Monday, 25 Nov 2024

Men: talk less, smile more to help fix equality deficit

Pretty sure I’ve discovered how to get rid of the gender pay gap.

Here’s why men get the big bucks and the bonuses. Michelle Ryan, director of Australian National University’s Global Institute for Women’s Leadership, is blunt.

Men talk. A lot. “In all the ways they get attention, men take up space. They take credit for women’s achievements, it’s attention-seeking, look-at-me behaviour. And we don’t even notice men are taking up all the space – but it’s how we determine worth,” says Ryan.

Research from the Workplace Gender Equality Agency reveals men get paid more than women across industry, role or age. When blokes say “show me the money”, we say “yes”.

Here’s what the research says about men and talking. Boys get the majority of attention in class, wrote scholars David and Myra Sadker and Karen Zittleman in 2009. Women in congressional hearings in the US are more likely to be interrupted than men, also in the High Court of Australia. Even the ABC’s panel show Q&A is not immune (anecdotally better when Virginia Trioli is in charge).

What does the research say about women and talking? Veteran linguistics researcher Deborah Tannen says they talk much less and police themselves much more, for fear of being seen as “too aggressive”. And let’s not even talk about what happens when men go out to dinner with their doting wives.
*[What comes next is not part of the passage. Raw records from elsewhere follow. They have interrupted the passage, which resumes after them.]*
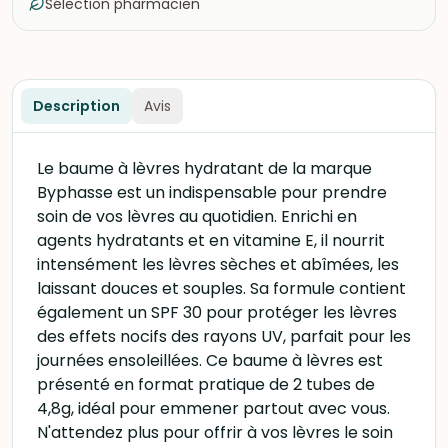
Sélection pharmacien
Description
Avis
Le baume à lèvres hydratant de la marque
Byphasse est un indispensable pour prendre
soin de vos lèvres au quotidien. Enrichi en
agents hydratants et en vitamine E, il nourrit
intensément les lèvres sèches et abîmées, les
laissant douces et souples. Sa formule contient
également un SPF 30 pour protéger les lèvres
des effets nocifs des rayons UV, parfait pour les
journées ensoleillées. Ce baume à lèvres est
présenté en format pratique de 2 tubes de
4,8g, idéal pour emmener partout avec vous.
N'attendez plus pour offrir à vos lèvres le soin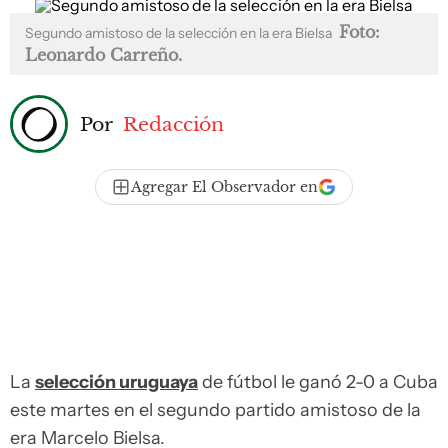
Foto:
Segundo amistoso de la selección en la era Bielsa
Leonardo Carreño.
Por
Redacción
Agregar El Observador en
La
selección uruguaya
de fútbol le ganó 2-0 a Cuba
este martes en el segundo partido amistoso de la
era Marcelo Bielsa.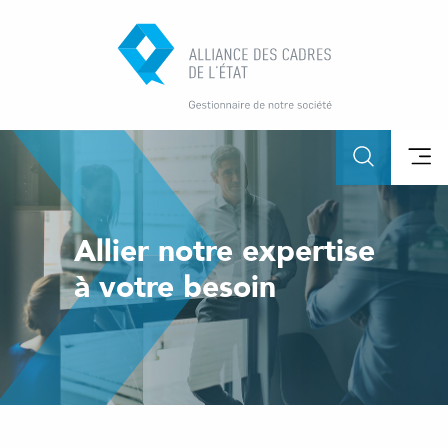
Allier notre expertise
à votre besoin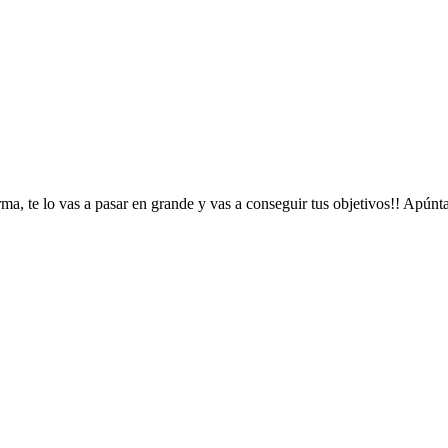
e lo vas a pasar en grande y vas a conseguir tus objetivos!! Apúnt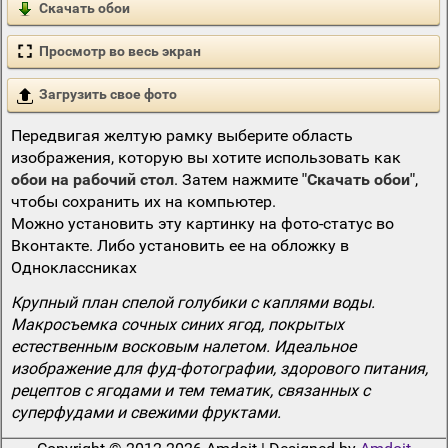
Скачать обои
Просмотр во весь экран
Загрузить свое фото
Передвигая желтую рамку выберите область
изображения, которую вы хотите использовать как
обои на рабочий стол
. Затем нажмите
"Скачать обои"
,
чтобы сохранить их на компьютер.
Можно установить эту картинку на фото-статус во
Вконтакте. Либо установить ее на обложку в
Одноклассниках
Крупный план спелой голубики с каплями воды.
Макросъемка сочных синих ягод, покрытых
естественным восковым налетом. Идеальное
изображение для фуд-фотографии, здорового питания,
рецептов с ягодами и тем тематик, связанных с
суперфудами и свежими фруктами.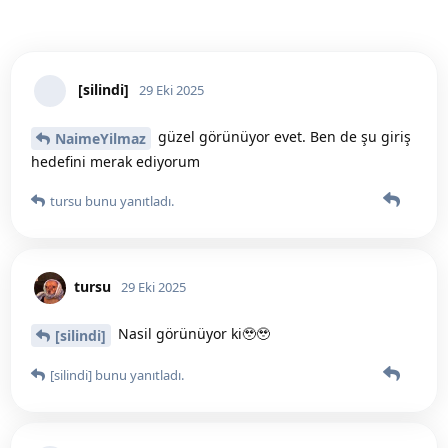
[silindi]
29 Eki 2025
güzel görünüyor evet. Ben de şu giriş
NaimeYilmaz
hedefini merak ediyorum
tursu
bunu yanıtladı.
tursu
29 Eki 2025
Nasil görünüyor ki🥹🥹
[silindi]
[silindi]
bunu yanıtladı.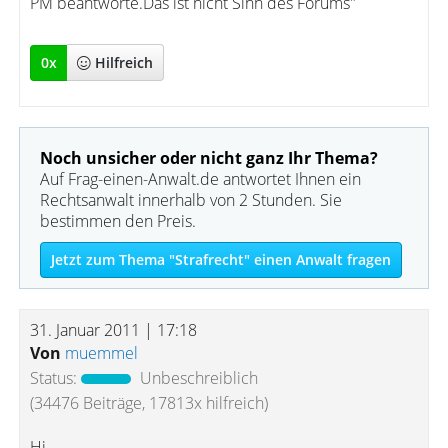
PM beantworte.Das ist nicht Sinn des Forums"
0
x
Hilfreich
Noch unsicher oder nicht ganz Ihr Thema?
Auf Frag-einen-Anwalt.de antwortet Ihnen ein
Rechtsanwalt innerhalb von 2 Stunden. Sie
bestimmen den Preis.
Jetzt zum Thema "Strafrecht" einen Anwalt fragen
31. Januar 2011 | 17:18
Von
muemmel
Status:
Unbeschreiblich
(34476 Beiträge, 17813x hilfreich)
Hi,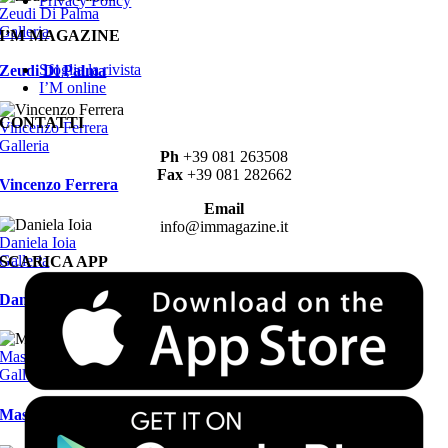
Privacy Policy
Zeudi Di Palma
Galleria
I’M MAGAZINE
Sfoglia la rivista
Zeudi Di Palma
I’M online
CONTATTI
Vincenzo Ferrera
Galleria
Ph
+39 081 263508
Fax
+39 081 282662
Vincenzo Ferrera
Email
info@immagazine.it
Daniela Ioia
Galleria
SCARICA APP
Daniela Ioia
Massimiliano Gallo
Galleria
Massimiliano Gallo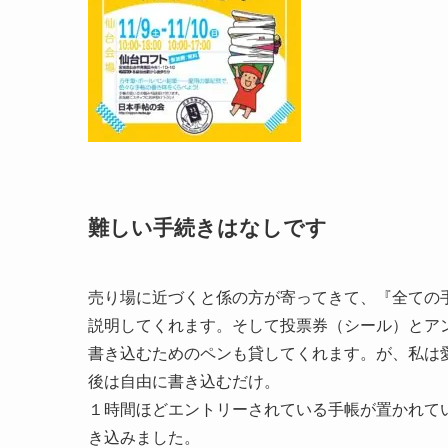
難しい手続きはなしです
売り場に近づくと係の方が寄ってきて、『全ての
説明してくれます。そして投票券（シール）とア
書き込むためのペンも貸してくれます。が、私は愛
後は自由に書き込むだけ。
１時間ほどエントリーされている手帳が置かれて
き込みました。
Only one way forward: change male behaviour. Maybe take the advice of Aaron Burr, antihero of Lin-Manuel Miranda’s Hamilton: talk less, smile more. It won’t be easy. But women are so sick of being told to change their behaviour that maybe it’s time for blokes to step up. Or, ahem, shoosh up.

Here’s what Diane Smith-Gander does. She’s been on more boards and had more senior appointments than I’ve had fancy dinners (and I love fancy dinners).

“I interrupt everyone. I am a serial interrupter. I can give a masterclass in it and actually do when I speak to young women. I tell them to learn the art of the elegant interruption or they will spend their life listening to men. I have to make a self-deprecating joke about it in mixed company to get away with it.”

Did she always?

Men get a bonus if they are slightly more talkative than the average person. Women are perceived to be incompetent when they talk “too much”.

“I think I always interrupted as I wanted to be heard, but it wasn’t until I was working with Ann Sherry at Westpac in my mid-30s I realised what was going on. Ann was working on killing off men co-opting women’s ideas.”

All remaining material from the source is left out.